1

I want to read lines of Unicode text (UTF-16 LE, line feed delimited) from a file. I'm using Visual Studio 2012 and targeting a 32-bit console application.

I was not able to find a ReadLine function within WinAPI so I turned to Google. It is clear I am not the first to seek such a function. The most commonly recommended solution involves using std::wifstream.

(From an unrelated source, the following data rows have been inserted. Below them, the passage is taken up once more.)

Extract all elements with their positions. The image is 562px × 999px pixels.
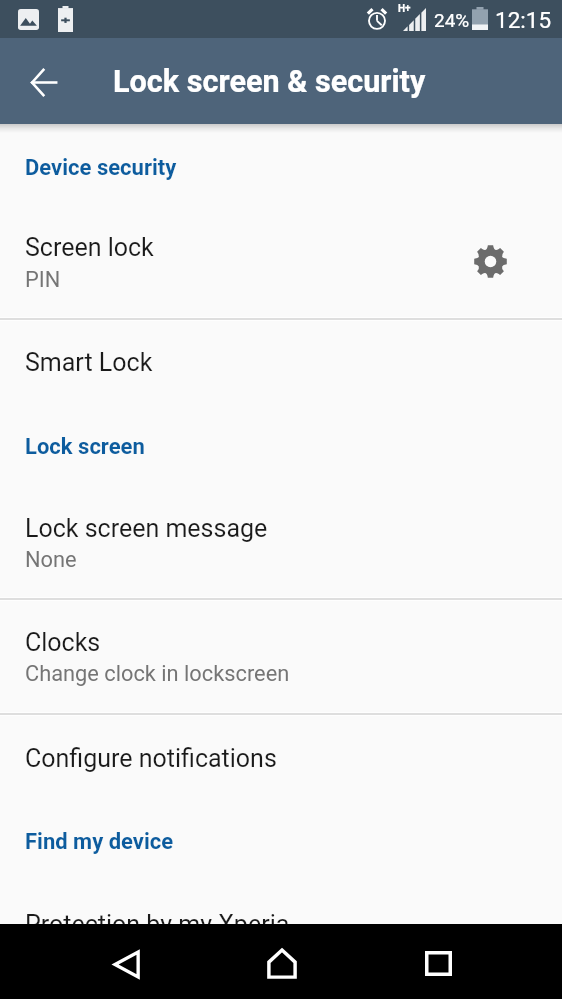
button[interactable]: Home [244,926,320,999]
staticText: Lock screen & security [113,64,426,100]
button[interactable]: Clocks [0,599,562,714]
staticText: Find my device [25,829,174,855]
button[interactable]: Smart Lock [0,319,562,400]
button[interactable]: Protection by my Xperia [0,881,562,925]
button[interactable]: Lock screen message [0,485,562,599]
staticText: Lock screen message [25,514,268,543]
staticText: H+ [398,3,411,15]
staticText: Protection by my Xperia [25,910,290,939]
staticText: PIN [25,267,61,293]
staticText: 24% [434,9,470,31]
button[interactable]: Recent apps [400,926,476,999]
staticText: Change clock in lockscreen [25,661,290,687]
staticText: Screen lock [25,233,154,262]
staticText: Clocks [25,628,101,657]
staticText: Configure notifications [25,744,277,773]
staticText: Device security [25,155,177,181]
button[interactable]: Screen lock settings [466,237,514,285]
staticText: Lock screen [25,434,145,460]
button[interactable]: Navigate up [20,57,68,105]
staticText: Smart Lock [25,348,153,377]
button[interactable]: Configure notifications [0,714,562,796]
button[interactable]: Screen lock [0,204,562,319]
staticText: None [25,547,77,573]
button[interactable]: Back [88,927,164,999]
staticText: 12:15 [495,7,552,33]
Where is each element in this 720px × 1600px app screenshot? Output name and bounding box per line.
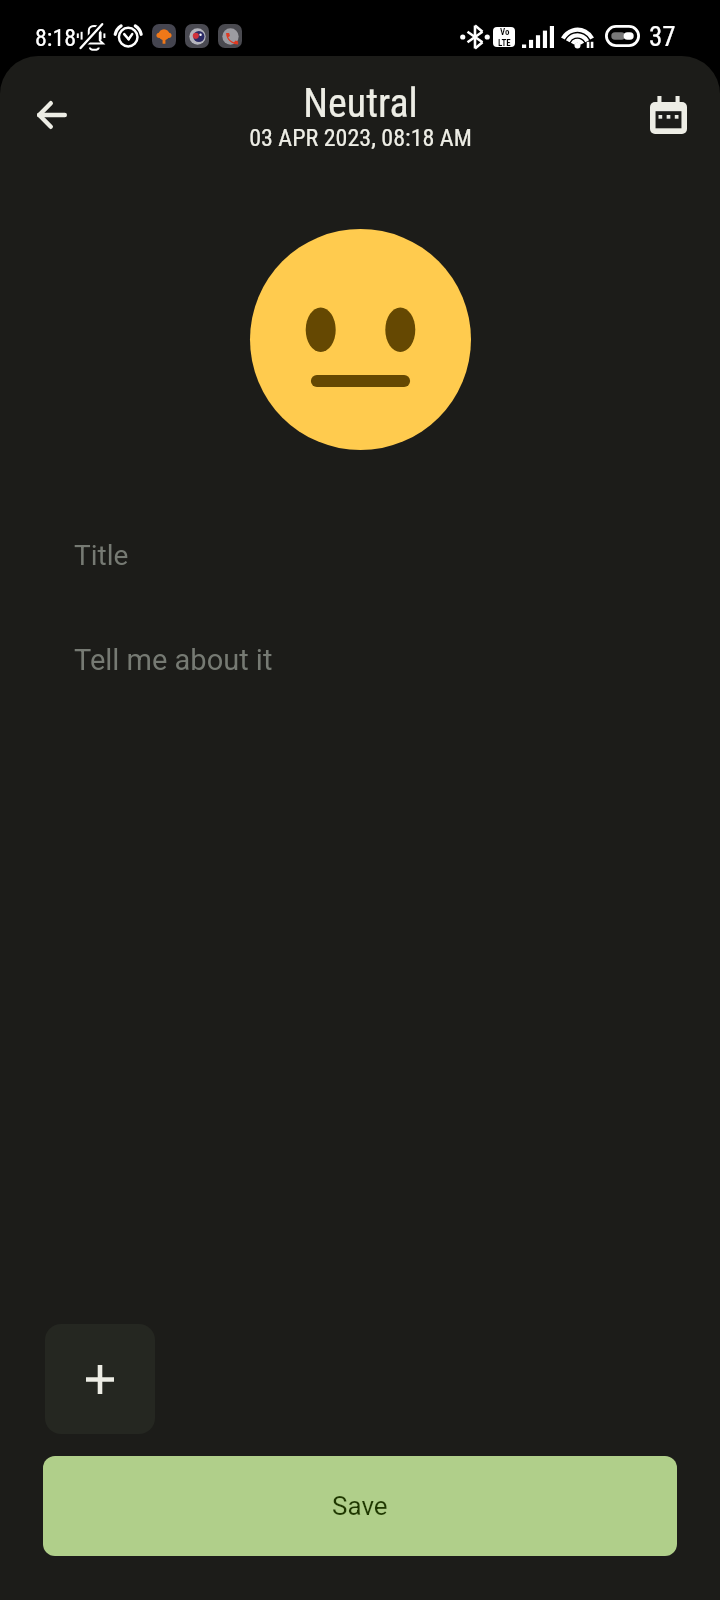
staticText: Neutral [303,80,418,127]
button[interactable]: Back [22,85,82,145]
staticText: LTE [498,38,511,47]
staticText: Vo [500,27,510,38]
staticText: 03 APR 2023, 08:18 AM [249,124,472,152]
staticText: 37 [649,21,676,53]
button[interactable]: Add image [45,1324,155,1434]
staticText: 8:18 [35,24,77,52]
staticText: Tell me about it [74,643,273,677]
button[interactable]: Pick date [638,85,698,145]
staticText: Title [74,539,129,572]
staticText: Save [332,1491,388,1521]
button[interactable]: Save [43,1456,677,1556]
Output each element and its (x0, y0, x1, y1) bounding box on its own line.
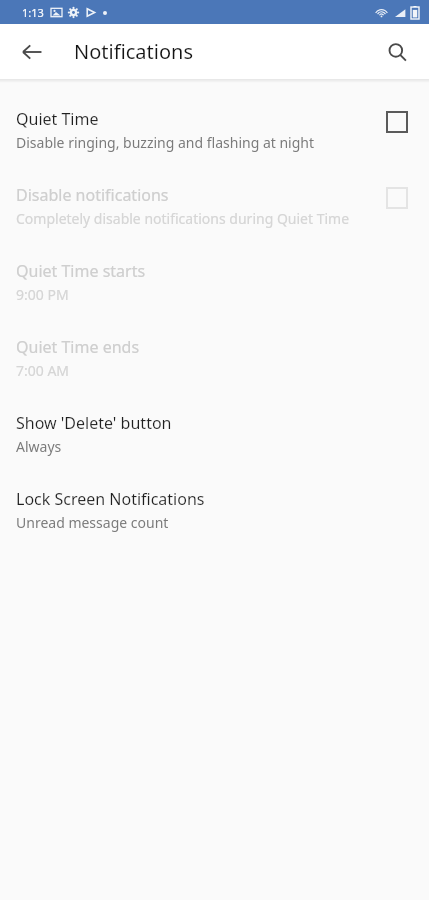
staticText: 1:13 (22, 5, 44, 20)
staticText: 9:00 PM (16, 285, 69, 304)
staticText: Notifications (74, 38, 193, 65)
button[interactable]: Show 'Delete' button (0, 404, 429, 480)
staticText: Lock Screen Notifications (16, 488, 205, 510)
button[interactable]: Lock Screen Notifications (0, 480, 429, 556)
staticText: 7:00 AM (16, 361, 70, 380)
button[interactable]: Quiet Time ends (0, 328, 429, 404)
staticText: Always (16, 437, 62, 456)
button[interactable]: Quiet Time (0, 100, 429, 176)
staticText: Show 'Delete' button (16, 412, 172, 434)
staticText: Disable ringing, buzzing and flashing at… (16, 133, 315, 152)
button[interactable]: Search (373, 28, 421, 76)
button[interactable]: Quiet Time (381, 106, 413, 138)
button[interactable]: Disable notifications (0, 176, 429, 252)
staticText: Quiet Time (16, 108, 99, 130)
staticText: Completely disable notifications during … (16, 209, 350, 228)
staticText: Quiet Time ends (16, 336, 140, 358)
button[interactable]: Quiet Time starts (0, 252, 429, 328)
button[interactable]: Disable notifications (381, 182, 413, 214)
staticText: Disable notifications (16, 184, 169, 206)
button[interactable]: Back (8, 28, 56, 76)
staticText: Quiet Time starts (16, 260, 146, 282)
staticText: Unread message count (16, 513, 169, 532)
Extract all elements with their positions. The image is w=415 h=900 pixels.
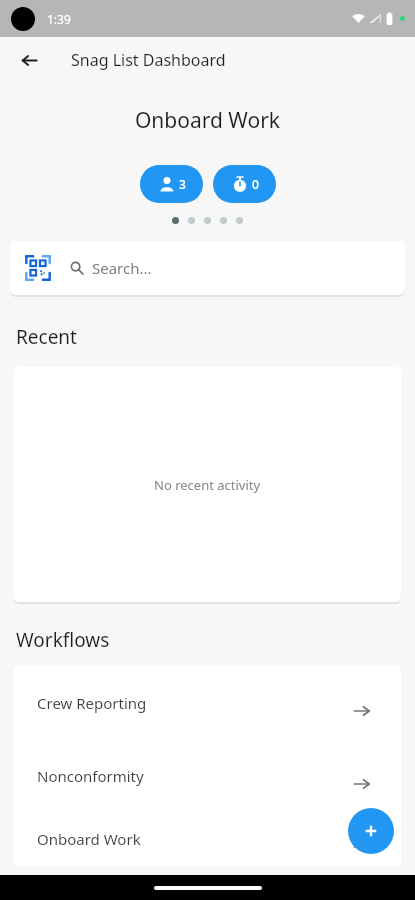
button[interactable]: Add bbox=[348, 808, 394, 854]
staticText: Onboard Work bbox=[37, 829, 141, 849]
staticText: Onboard Work bbox=[0, 106, 415, 135]
button[interactable]: Timer count bbox=[213, 165, 276, 203]
button[interactable]: Crew Reporting bbox=[14, 666, 401, 739]
button[interactable]: Crew count bbox=[140, 165, 203, 203]
button[interactable]: Onboard Work bbox=[14, 812, 401, 866]
button[interactable]: Scan QR code bbox=[10, 241, 405, 295]
staticText: 0 bbox=[252, 176, 259, 192]
staticText: Snag List Dashboard bbox=[71, 49, 226, 71]
staticText: Search... bbox=[92, 258, 152, 278]
button[interactable]: Back bbox=[14, 45, 44, 75]
staticText: Workflows bbox=[16, 627, 110, 653]
staticText: 1:39 bbox=[47, 11, 71, 27]
staticText: Nonconformity bbox=[37, 766, 144, 786]
button[interactable]: Nonconformity bbox=[14, 739, 401, 812]
staticText: No recent activity bbox=[154, 476, 261, 494]
staticText: Crew Reporting bbox=[37, 693, 147, 713]
button[interactable]: Scan QR code bbox=[24, 254, 52, 282]
staticText: Recent bbox=[16, 324, 77, 350]
staticText: 3 bbox=[179, 176, 186, 192]
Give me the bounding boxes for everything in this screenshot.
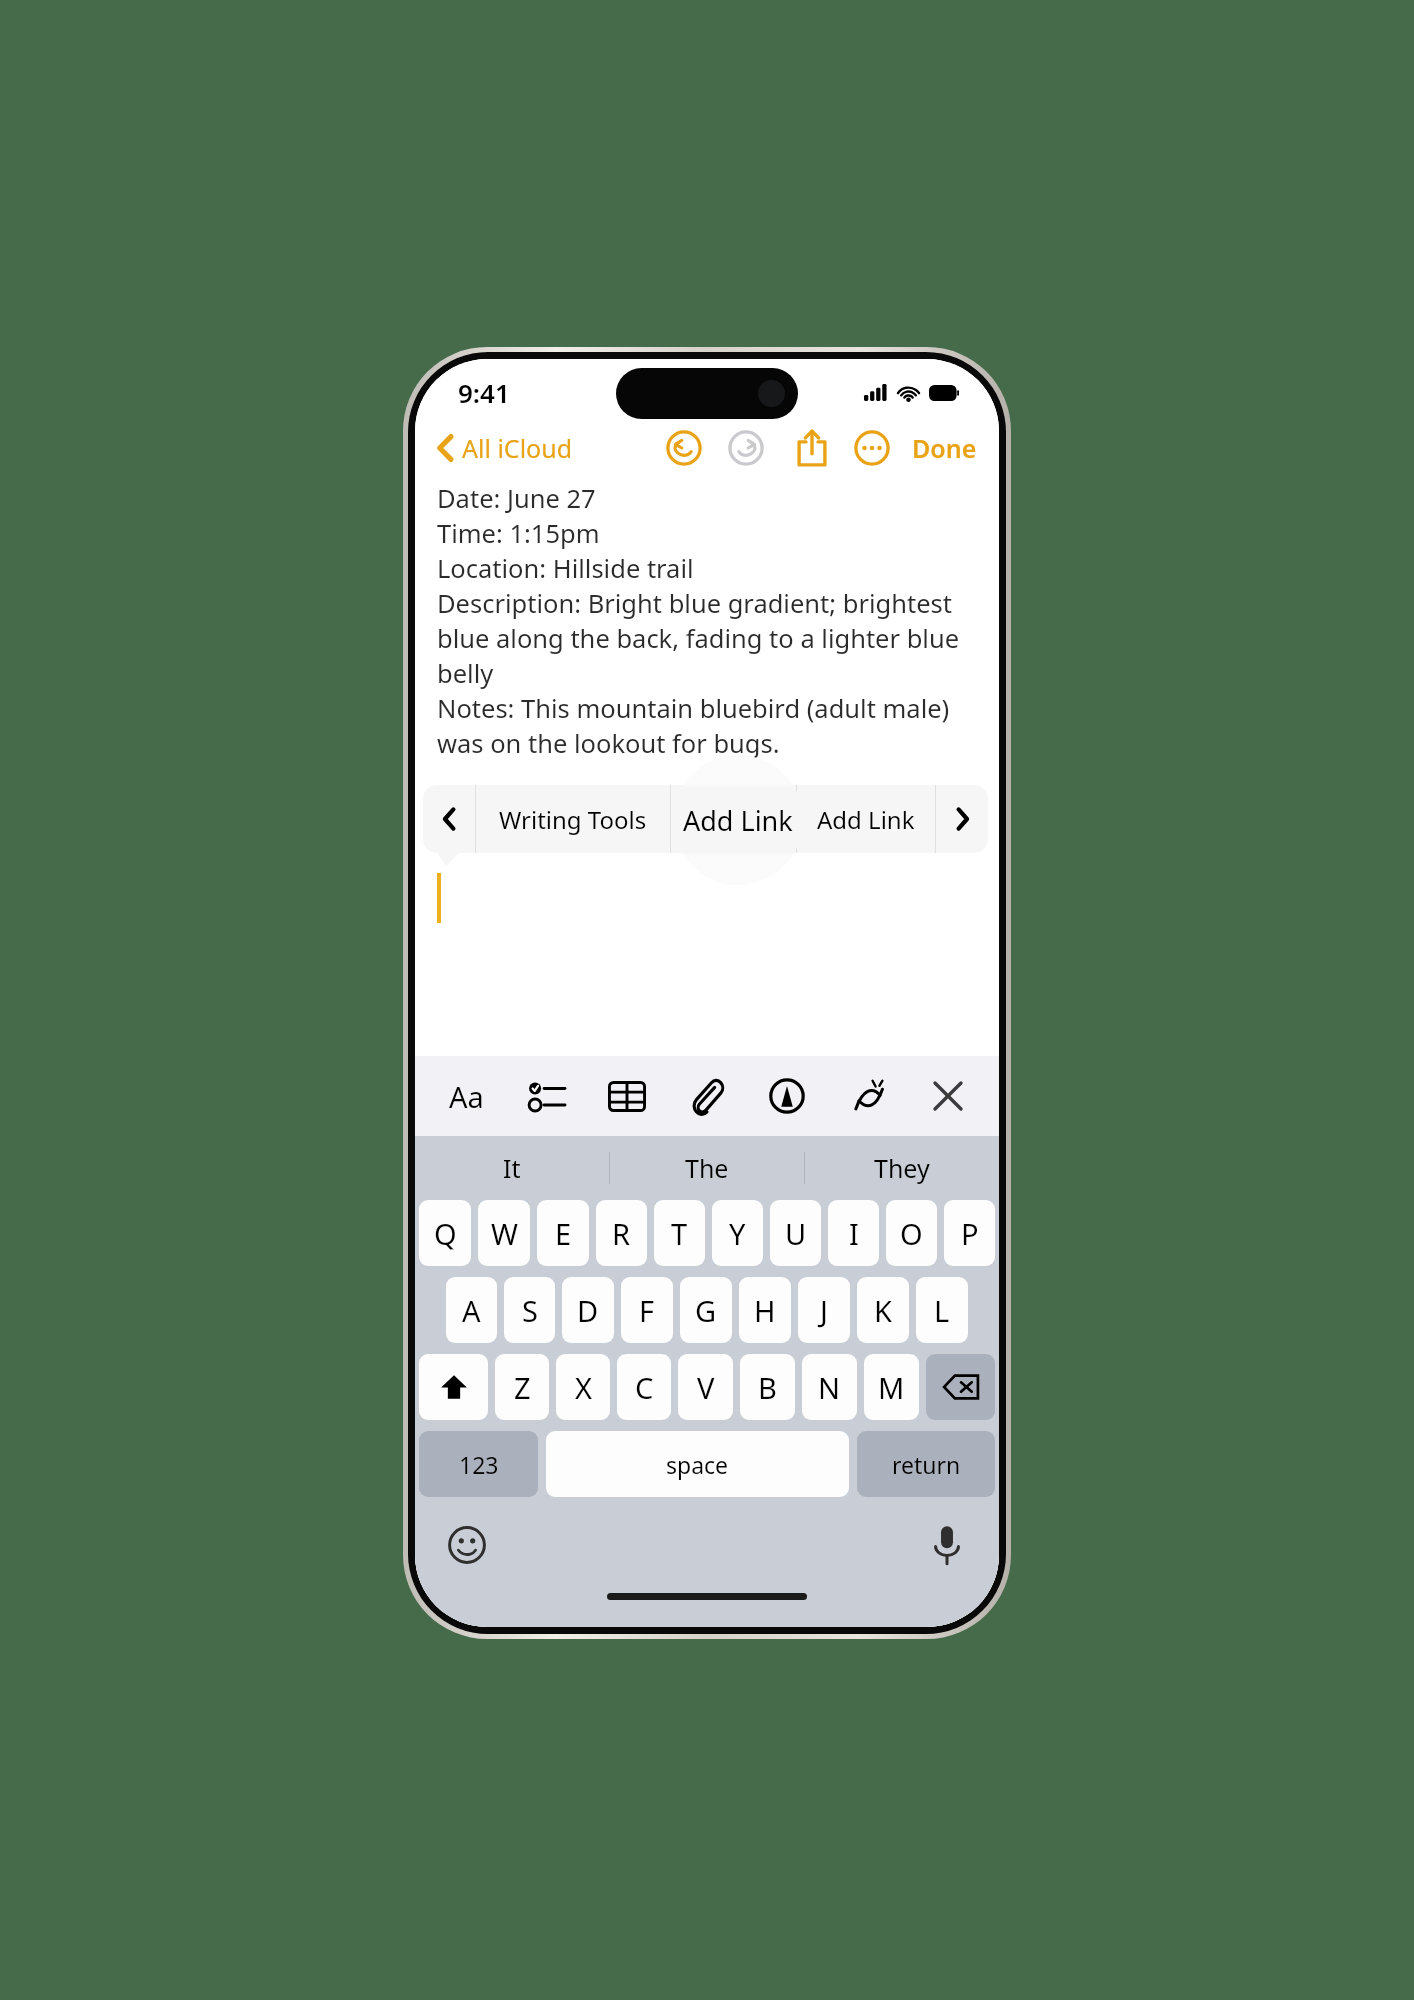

I wrote code similar to the following:

wchar_t buffer[1024];
std::wifstream input(L"input.txt");

while (input.good())
{
    input::getline(buffer, 1024);
    // ... do stuff...
}

input.close();

For the sake of explanation, assume that input.txt contains two UTF-16 LE lines which are less than 200 wchar_t chars in length.

Prior to calling getline the first time, Visual Studio correctly identifies that buffer is an array of wchar_t. You can mouse over the variable in the debugger and see that the array is comprised of 16-bit values. However, after the call to getline returns, the debugger now displays buffer as if is a byte array.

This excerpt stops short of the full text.